Je sentais une colère sourde me monter dans le corps et se rependre dans mon cœur. Cette fois, ils allaient mourir. Mes yeux dégageant des sentiments plus que négatif et prit dans haine sans nom, je laissais mes pouvoirs prendre le dessus et les Ténèbres émirent une aura noire autour de moi, sortant des bords de ma peau aussi naturellement que le sang coulant d’une blessure. Serrant le point, je contournais la jeune fille et déployais mes ailes d’Ange sans attendre. La vie de mon fils diminué de minute en minute. Il s’éloignait. Ils étaient donc à cheval. Je me retournais une dernière fois vers Minerva, comme si je voulais avoir son sentiment sur la chose ou quelque chose comme ça. Je savais déjà l’état de Kerran en ce moment. Je n’allais pas être capable de le protéger ou de le rassurer tellement ma rage était puissante. Je savais, j’allais être un monstre.

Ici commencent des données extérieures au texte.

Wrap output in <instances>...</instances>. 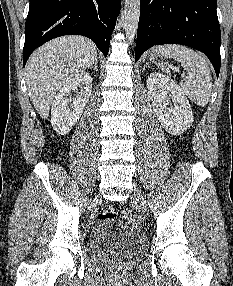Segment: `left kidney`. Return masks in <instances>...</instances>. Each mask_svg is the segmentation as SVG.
<instances>
[{
    "label": "left kidney",
    "instance_id": "1",
    "mask_svg": "<svg viewBox=\"0 0 233 286\" xmlns=\"http://www.w3.org/2000/svg\"><path fill=\"white\" fill-rule=\"evenodd\" d=\"M147 89L153 110L169 134L179 135L191 127L193 123L191 106L185 93L173 79L153 72L147 79Z\"/></svg>",
    "mask_w": 233,
    "mask_h": 286
}]
</instances>
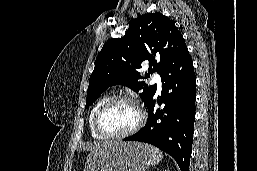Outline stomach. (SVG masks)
<instances>
[{
  "mask_svg": "<svg viewBox=\"0 0 257 171\" xmlns=\"http://www.w3.org/2000/svg\"><path fill=\"white\" fill-rule=\"evenodd\" d=\"M150 156L137 142H112L88 157L84 171H146Z\"/></svg>",
  "mask_w": 257,
  "mask_h": 171,
  "instance_id": "stomach-1",
  "label": "stomach"
}]
</instances>
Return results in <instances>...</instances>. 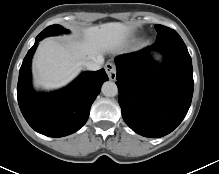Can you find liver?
I'll return each instance as SVG.
<instances>
[{"mask_svg":"<svg viewBox=\"0 0 219 174\" xmlns=\"http://www.w3.org/2000/svg\"><path fill=\"white\" fill-rule=\"evenodd\" d=\"M128 34L126 25L110 22L85 29L82 41H42L33 60L36 84L46 89L67 84L77 76L84 62L92 61L105 52L121 50Z\"/></svg>","mask_w":219,"mask_h":174,"instance_id":"1","label":"liver"}]
</instances>
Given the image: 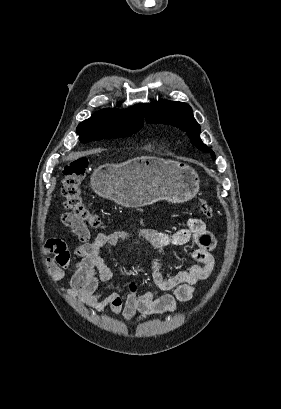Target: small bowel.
<instances>
[{
	"instance_id": "c3829d8e",
	"label": "small bowel",
	"mask_w": 281,
	"mask_h": 409,
	"mask_svg": "<svg viewBox=\"0 0 281 409\" xmlns=\"http://www.w3.org/2000/svg\"><path fill=\"white\" fill-rule=\"evenodd\" d=\"M62 223L72 229L81 244L70 252L62 239H48L45 251L55 253L54 258H47L48 271L56 280L63 278L65 270L71 265V256H74V273L68 292L97 311L110 308L113 314L121 316L125 322H142L151 315L175 312L177 304L190 300L196 283L209 278L215 266L213 251L216 248V238L201 219H188L174 233L143 229L138 236L146 239L158 252L151 261L153 283L161 290H172L173 295L155 297L150 290L139 294L134 280L126 282V297L118 293L106 294L104 287L113 278V273L102 258V250L130 235L124 231H116L109 234L97 233L91 239L86 225L70 212L63 213ZM185 244L197 246L190 252V257L196 263H190L174 274L164 275L161 271L164 249Z\"/></svg>"
}]
</instances>
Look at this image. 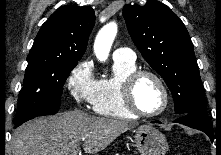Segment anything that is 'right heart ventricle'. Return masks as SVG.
<instances>
[{
	"label": "right heart ventricle",
	"instance_id": "1",
	"mask_svg": "<svg viewBox=\"0 0 221 155\" xmlns=\"http://www.w3.org/2000/svg\"><path fill=\"white\" fill-rule=\"evenodd\" d=\"M135 70V62L114 60L112 75L96 81L92 107L97 114L117 119L136 117L125 107L121 93L124 79Z\"/></svg>",
	"mask_w": 221,
	"mask_h": 155
}]
</instances>
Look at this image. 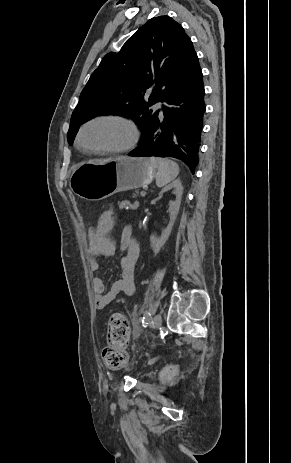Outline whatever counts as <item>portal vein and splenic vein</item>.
Wrapping results in <instances>:
<instances>
[{
    "instance_id": "obj_1",
    "label": "portal vein and splenic vein",
    "mask_w": 291,
    "mask_h": 463,
    "mask_svg": "<svg viewBox=\"0 0 291 463\" xmlns=\"http://www.w3.org/2000/svg\"><path fill=\"white\" fill-rule=\"evenodd\" d=\"M140 194H141L142 197H144L146 195V193L144 191H142Z\"/></svg>"
}]
</instances>
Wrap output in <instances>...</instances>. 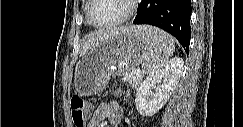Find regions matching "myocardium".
Returning <instances> with one entry per match:
<instances>
[{
	"instance_id": "1",
	"label": "myocardium",
	"mask_w": 243,
	"mask_h": 127,
	"mask_svg": "<svg viewBox=\"0 0 243 127\" xmlns=\"http://www.w3.org/2000/svg\"><path fill=\"white\" fill-rule=\"evenodd\" d=\"M94 0H88L87 1V6H86V18L88 23L96 28H108V27H114V26H118L124 22H126L127 20H129L136 12L137 10V3L138 0H125L128 6V9L126 11V13L121 16L120 18L111 21V22H107V23H96L93 21L92 17H91V7L93 4Z\"/></svg>"
}]
</instances>
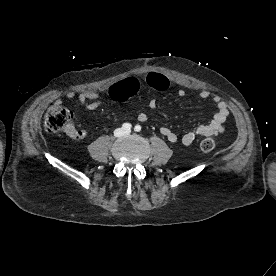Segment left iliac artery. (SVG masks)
Segmentation results:
<instances>
[{"label":"left iliac artery","mask_w":276,"mask_h":276,"mask_svg":"<svg viewBox=\"0 0 276 276\" xmlns=\"http://www.w3.org/2000/svg\"><path fill=\"white\" fill-rule=\"evenodd\" d=\"M134 130L136 132H140L141 131V126L140 125H136L135 128H134Z\"/></svg>","instance_id":"44dca946"}]
</instances>
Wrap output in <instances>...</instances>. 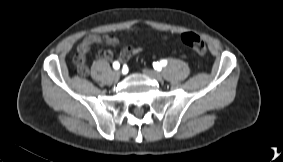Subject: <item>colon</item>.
<instances>
[{
    "label": "colon",
    "mask_w": 283,
    "mask_h": 162,
    "mask_svg": "<svg viewBox=\"0 0 283 162\" xmlns=\"http://www.w3.org/2000/svg\"><path fill=\"white\" fill-rule=\"evenodd\" d=\"M182 42L189 46L197 54L204 56L206 54V44L202 38L193 32H186L181 35ZM74 63L79 72H84L86 69L85 61L83 58L76 56Z\"/></svg>",
    "instance_id": "obj_1"
}]
</instances>
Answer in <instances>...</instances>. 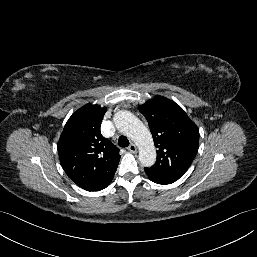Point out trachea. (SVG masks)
<instances>
[{
	"instance_id": "trachea-1",
	"label": "trachea",
	"mask_w": 257,
	"mask_h": 257,
	"mask_svg": "<svg viewBox=\"0 0 257 257\" xmlns=\"http://www.w3.org/2000/svg\"><path fill=\"white\" fill-rule=\"evenodd\" d=\"M118 144L120 147H127L129 145V140L125 136H120L118 139Z\"/></svg>"
}]
</instances>
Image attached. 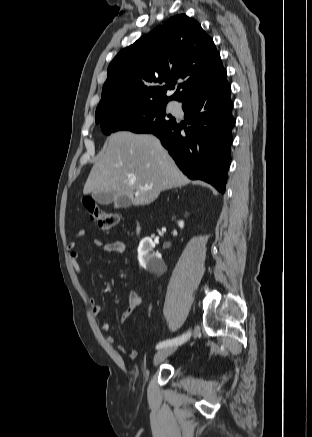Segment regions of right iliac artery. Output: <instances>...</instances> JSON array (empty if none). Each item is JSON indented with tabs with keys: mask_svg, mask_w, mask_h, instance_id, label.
<instances>
[{
	"mask_svg": "<svg viewBox=\"0 0 312 437\" xmlns=\"http://www.w3.org/2000/svg\"><path fill=\"white\" fill-rule=\"evenodd\" d=\"M190 336H191V333L187 332L179 337L158 343L156 348L161 349V348L166 347V346L182 344V343L186 342L190 338Z\"/></svg>",
	"mask_w": 312,
	"mask_h": 437,
	"instance_id": "82829eb1",
	"label": "right iliac artery"
}]
</instances>
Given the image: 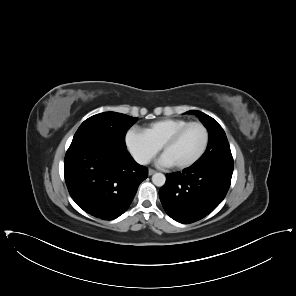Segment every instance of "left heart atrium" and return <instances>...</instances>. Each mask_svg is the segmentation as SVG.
<instances>
[{
  "label": "left heart atrium",
  "mask_w": 296,
  "mask_h": 296,
  "mask_svg": "<svg viewBox=\"0 0 296 296\" xmlns=\"http://www.w3.org/2000/svg\"><path fill=\"white\" fill-rule=\"evenodd\" d=\"M158 164L162 165V166H171L173 165V163L166 157L165 154H163L159 160H158Z\"/></svg>",
  "instance_id": "39dd6f15"
}]
</instances>
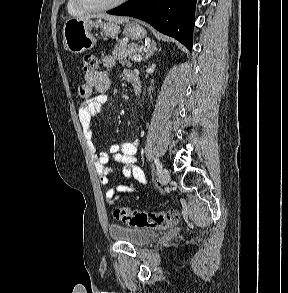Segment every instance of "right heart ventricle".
I'll return each instance as SVG.
<instances>
[{"instance_id":"obj_1","label":"right heart ventricle","mask_w":288,"mask_h":293,"mask_svg":"<svg viewBox=\"0 0 288 293\" xmlns=\"http://www.w3.org/2000/svg\"><path fill=\"white\" fill-rule=\"evenodd\" d=\"M67 11L70 15L73 16H81L85 14V11L76 6L74 0H67Z\"/></svg>"}]
</instances>
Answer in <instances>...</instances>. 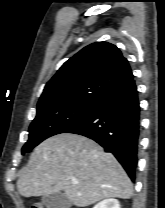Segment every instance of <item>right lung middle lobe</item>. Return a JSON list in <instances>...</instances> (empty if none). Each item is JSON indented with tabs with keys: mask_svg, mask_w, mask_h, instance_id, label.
<instances>
[{
	"mask_svg": "<svg viewBox=\"0 0 165 208\" xmlns=\"http://www.w3.org/2000/svg\"><path fill=\"white\" fill-rule=\"evenodd\" d=\"M92 102H63L37 109V115L29 127V140L22 154L29 152L43 140L65 133L79 124L95 107Z\"/></svg>",
	"mask_w": 165,
	"mask_h": 208,
	"instance_id": "right-lung-middle-lobe-1",
	"label": "right lung middle lobe"
}]
</instances>
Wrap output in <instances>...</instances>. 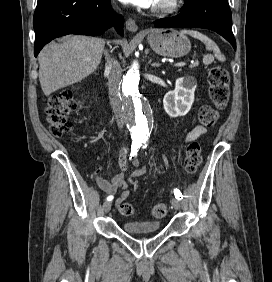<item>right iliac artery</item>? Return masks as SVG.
Listing matches in <instances>:
<instances>
[{"label": "right iliac artery", "mask_w": 272, "mask_h": 282, "mask_svg": "<svg viewBox=\"0 0 272 282\" xmlns=\"http://www.w3.org/2000/svg\"><path fill=\"white\" fill-rule=\"evenodd\" d=\"M140 146H141V142L134 141V142L132 143V145H131V153H132V156H133V154H134V155L137 154V150H138V148H140ZM112 199H113V196H112V195H110V196L107 197V200H108V201H111Z\"/></svg>", "instance_id": "obj_1"}]
</instances>
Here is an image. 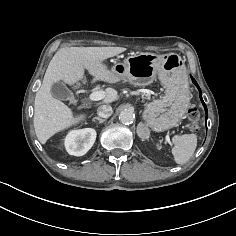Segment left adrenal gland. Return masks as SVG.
Returning a JSON list of instances; mask_svg holds the SVG:
<instances>
[{
  "label": "left adrenal gland",
  "mask_w": 236,
  "mask_h": 236,
  "mask_svg": "<svg viewBox=\"0 0 236 236\" xmlns=\"http://www.w3.org/2000/svg\"><path fill=\"white\" fill-rule=\"evenodd\" d=\"M140 125H143V124H142V123H140ZM140 125H139V126H140ZM137 132H138V135L140 136V133H139V127H138V130H137Z\"/></svg>",
  "instance_id": "left-adrenal-gland-1"
}]
</instances>
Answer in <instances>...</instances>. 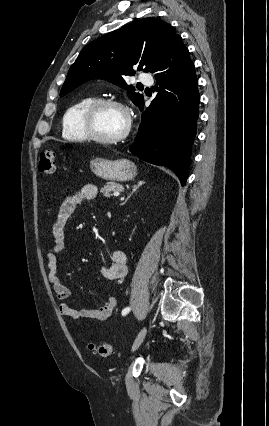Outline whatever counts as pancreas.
I'll use <instances>...</instances> for the list:
<instances>
[{"mask_svg": "<svg viewBox=\"0 0 269 426\" xmlns=\"http://www.w3.org/2000/svg\"><path fill=\"white\" fill-rule=\"evenodd\" d=\"M122 189V185L109 182L101 188L100 192L103 193L104 197L109 198L110 196H112V192H119L122 191Z\"/></svg>", "mask_w": 269, "mask_h": 426, "instance_id": "pancreas-1", "label": "pancreas"}]
</instances>
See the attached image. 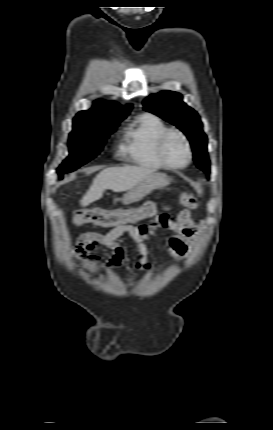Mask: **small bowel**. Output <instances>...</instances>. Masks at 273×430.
I'll return each instance as SVG.
<instances>
[{"mask_svg":"<svg viewBox=\"0 0 273 430\" xmlns=\"http://www.w3.org/2000/svg\"><path fill=\"white\" fill-rule=\"evenodd\" d=\"M170 206H164V210H169ZM164 220H161V218ZM167 228L173 235L169 238L166 249L168 253L178 262H181L187 254L188 246L197 236V228L193 223L188 211H182L177 216L161 215L159 218L146 223L140 227L132 225H118L106 233H86L79 237L78 245L85 246L87 250L101 245L112 251V257L105 265L106 269L120 265L125 259V250L119 244L118 239L128 234L136 244L137 272L131 275L127 281L135 280L138 275L150 267V246L149 243L156 239L157 230ZM84 263H94L96 258L89 253H81ZM88 258V259H87Z\"/></svg>","mask_w":273,"mask_h":430,"instance_id":"c3829d8e","label":"small bowel"}]
</instances>
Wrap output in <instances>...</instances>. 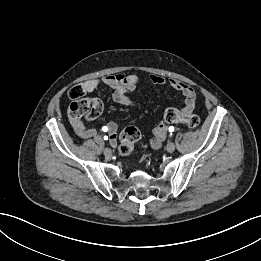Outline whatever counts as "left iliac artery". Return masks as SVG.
<instances>
[{"label":"left iliac artery","instance_id":"1","mask_svg":"<svg viewBox=\"0 0 261 261\" xmlns=\"http://www.w3.org/2000/svg\"><path fill=\"white\" fill-rule=\"evenodd\" d=\"M174 131V127L173 126H170L169 127V132H173Z\"/></svg>","mask_w":261,"mask_h":261}]
</instances>
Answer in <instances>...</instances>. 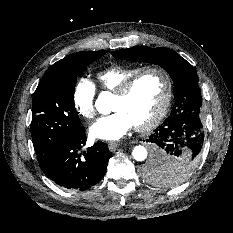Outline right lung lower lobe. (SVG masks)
<instances>
[{
  "instance_id": "obj_1",
  "label": "right lung lower lobe",
  "mask_w": 233,
  "mask_h": 233,
  "mask_svg": "<svg viewBox=\"0 0 233 233\" xmlns=\"http://www.w3.org/2000/svg\"><path fill=\"white\" fill-rule=\"evenodd\" d=\"M86 143L85 131L69 137L57 150L52 159L41 169L44 174L61 187L87 190L96 185L105 175L112 155L101 141L82 154L78 153Z\"/></svg>"
}]
</instances>
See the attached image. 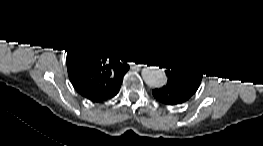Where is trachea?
<instances>
[{"mask_svg": "<svg viewBox=\"0 0 263 146\" xmlns=\"http://www.w3.org/2000/svg\"><path fill=\"white\" fill-rule=\"evenodd\" d=\"M118 58L122 62H134L137 60L135 54L128 50H121L118 54Z\"/></svg>", "mask_w": 263, "mask_h": 146, "instance_id": "3493384b", "label": "trachea"}]
</instances>
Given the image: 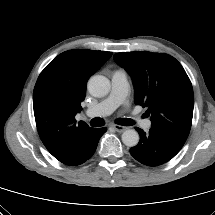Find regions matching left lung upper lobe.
Segmentation results:
<instances>
[{
    "mask_svg": "<svg viewBox=\"0 0 215 215\" xmlns=\"http://www.w3.org/2000/svg\"><path fill=\"white\" fill-rule=\"evenodd\" d=\"M114 60L132 77L135 104L148 108L151 128L184 145L192 123L194 94L181 64L168 54L148 51L117 53Z\"/></svg>",
    "mask_w": 215,
    "mask_h": 215,
    "instance_id": "left-lung-upper-lobe-1",
    "label": "left lung upper lobe"
}]
</instances>
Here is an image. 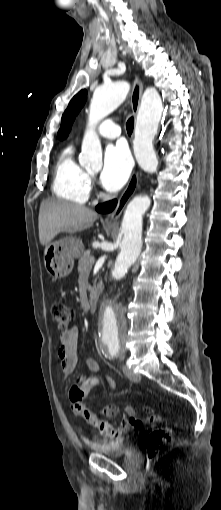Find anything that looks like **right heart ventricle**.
Listing matches in <instances>:
<instances>
[{
  "label": "right heart ventricle",
  "mask_w": 221,
  "mask_h": 510,
  "mask_svg": "<svg viewBox=\"0 0 221 510\" xmlns=\"http://www.w3.org/2000/svg\"><path fill=\"white\" fill-rule=\"evenodd\" d=\"M52 191L57 197L77 204H84L89 198L90 179L76 161L73 146H67L59 155Z\"/></svg>",
  "instance_id": "obj_1"
}]
</instances>
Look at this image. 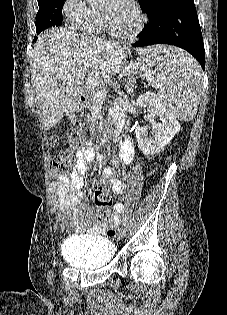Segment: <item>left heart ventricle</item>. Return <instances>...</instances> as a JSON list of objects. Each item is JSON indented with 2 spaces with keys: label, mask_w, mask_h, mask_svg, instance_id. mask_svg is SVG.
Instances as JSON below:
<instances>
[{
  "label": "left heart ventricle",
  "mask_w": 227,
  "mask_h": 315,
  "mask_svg": "<svg viewBox=\"0 0 227 315\" xmlns=\"http://www.w3.org/2000/svg\"><path fill=\"white\" fill-rule=\"evenodd\" d=\"M113 28L121 33H130L137 24V17L129 3H120L118 0H107L101 9Z\"/></svg>",
  "instance_id": "obj_1"
}]
</instances>
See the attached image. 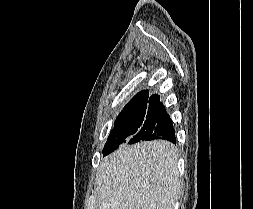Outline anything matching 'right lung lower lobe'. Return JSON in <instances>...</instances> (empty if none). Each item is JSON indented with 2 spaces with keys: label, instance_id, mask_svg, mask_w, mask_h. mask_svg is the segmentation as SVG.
Masks as SVG:
<instances>
[{
  "label": "right lung lower lobe",
  "instance_id": "1",
  "mask_svg": "<svg viewBox=\"0 0 253 209\" xmlns=\"http://www.w3.org/2000/svg\"><path fill=\"white\" fill-rule=\"evenodd\" d=\"M150 109L158 110L157 122L153 129L142 135V140L164 139L176 143L175 130L164 105L159 100Z\"/></svg>",
  "mask_w": 253,
  "mask_h": 209
}]
</instances>
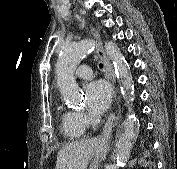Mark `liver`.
I'll return each mask as SVG.
<instances>
[{"instance_id": "obj_1", "label": "liver", "mask_w": 177, "mask_h": 169, "mask_svg": "<svg viewBox=\"0 0 177 169\" xmlns=\"http://www.w3.org/2000/svg\"><path fill=\"white\" fill-rule=\"evenodd\" d=\"M99 144L97 139H86L63 147L57 154L56 169H87Z\"/></svg>"}]
</instances>
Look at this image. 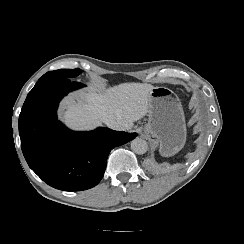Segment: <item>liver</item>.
Masks as SVG:
<instances>
[{
    "mask_svg": "<svg viewBox=\"0 0 244 244\" xmlns=\"http://www.w3.org/2000/svg\"><path fill=\"white\" fill-rule=\"evenodd\" d=\"M154 88L147 83H122L105 93L80 90L66 97L59 108V118L72 129H92L102 124L103 118L119 122L125 130L148 112L149 92Z\"/></svg>",
    "mask_w": 244,
    "mask_h": 244,
    "instance_id": "obj_1",
    "label": "liver"
}]
</instances>
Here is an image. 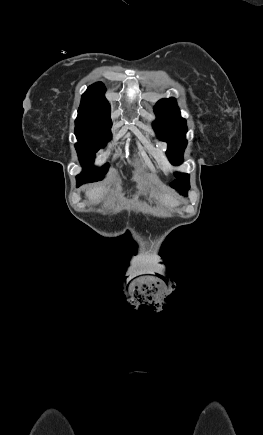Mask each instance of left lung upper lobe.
I'll list each match as a JSON object with an SVG mask.
<instances>
[{
  "label": "left lung upper lobe",
  "mask_w": 263,
  "mask_h": 435,
  "mask_svg": "<svg viewBox=\"0 0 263 435\" xmlns=\"http://www.w3.org/2000/svg\"><path fill=\"white\" fill-rule=\"evenodd\" d=\"M154 112L157 119L154 121L153 127L158 137L168 143L166 154L170 162L173 165H179L183 161L182 154L187 145L185 140L187 132L186 120L181 118L174 98L159 100L154 107ZM175 176L178 179L171 186L183 195H187L190 188L189 174L175 173Z\"/></svg>",
  "instance_id": "left-lung-upper-lobe-1"
}]
</instances>
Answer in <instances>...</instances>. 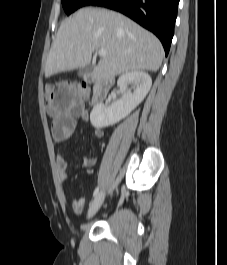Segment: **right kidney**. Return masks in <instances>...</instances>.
Instances as JSON below:
<instances>
[{
    "mask_svg": "<svg viewBox=\"0 0 227 265\" xmlns=\"http://www.w3.org/2000/svg\"><path fill=\"white\" fill-rule=\"evenodd\" d=\"M130 84L136 87L133 93L127 90L122 99L109 106L102 103L94 106L90 113V122L93 127L100 129L112 126L128 116L148 94L152 80L143 71H130L121 75L117 81V85L124 89H127Z\"/></svg>",
    "mask_w": 227,
    "mask_h": 265,
    "instance_id": "obj_1",
    "label": "right kidney"
}]
</instances>
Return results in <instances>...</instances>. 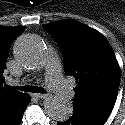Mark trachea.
<instances>
[{
  "label": "trachea",
  "mask_w": 125,
  "mask_h": 125,
  "mask_svg": "<svg viewBox=\"0 0 125 125\" xmlns=\"http://www.w3.org/2000/svg\"><path fill=\"white\" fill-rule=\"evenodd\" d=\"M17 89L25 92L45 93V90L42 87H37V86L25 85V86L17 87Z\"/></svg>",
  "instance_id": "obj_1"
}]
</instances>
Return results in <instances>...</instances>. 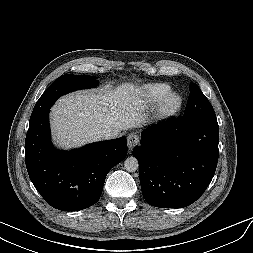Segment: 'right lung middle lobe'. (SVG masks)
<instances>
[{"label":"right lung middle lobe","mask_w":253,"mask_h":253,"mask_svg":"<svg viewBox=\"0 0 253 253\" xmlns=\"http://www.w3.org/2000/svg\"><path fill=\"white\" fill-rule=\"evenodd\" d=\"M97 85L98 80L94 76L71 74L60 76L39 98L32 111L30 120L49 110L60 96L71 91L96 87Z\"/></svg>","instance_id":"obj_1"}]
</instances>
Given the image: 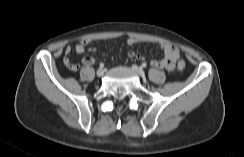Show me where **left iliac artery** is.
<instances>
[{"label": "left iliac artery", "instance_id": "1", "mask_svg": "<svg viewBox=\"0 0 244 157\" xmlns=\"http://www.w3.org/2000/svg\"><path fill=\"white\" fill-rule=\"evenodd\" d=\"M142 67H146V64L145 63H142V65H141Z\"/></svg>", "mask_w": 244, "mask_h": 157}]
</instances>
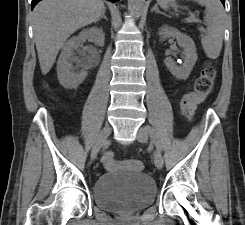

Sans lui demander la permission, je m’approchais d’elle et la prit dans mes bras avant de m’envoler en faisant attention aux branches. La protégeant avec mes plumes je pris de l’altitude avant de la serrer contre moi et piquer du nez pour raser la cime. Mes battements d’ailes étaient rapides et puissants. Je n’avais pas à attendre. S’ils voulaient le tuer, ils le feront sans m’attendre et là, je n’aurais plus de raison de vivre. C’est donc très vite que je réussis à les rattraper et à passer devant eux. Lorsque je pris conscience de la distance et du temps pour me poser, je le fis et déposais l’elfe délicatement en lui montrant d’un signe de tête un endroit pour se cacher. Mon attention se reporta devant moi et je vis des silhouettes. Ou plutôt, celles de trois points lumineux au loin. Plus ils arrivaient et plus je sentais grandir en moi cette graine. Encore une dernière fois que j’utilisais mon pouvoir et lorsque je sus où se trouvait Kerran, je tuais un cheva sans état d’âme. Son cavalier partit en avant et roula sur plusieurs mètres faisant peur aux survivants. C’était à moi d’entrer en scène. J’entendais mon fils pleurer et appeler sa mère. Ce mot accentua ma fureur contre eux. Ils allaient tous mourir. Dans les pires souffrances. Ils avaient osés après tout.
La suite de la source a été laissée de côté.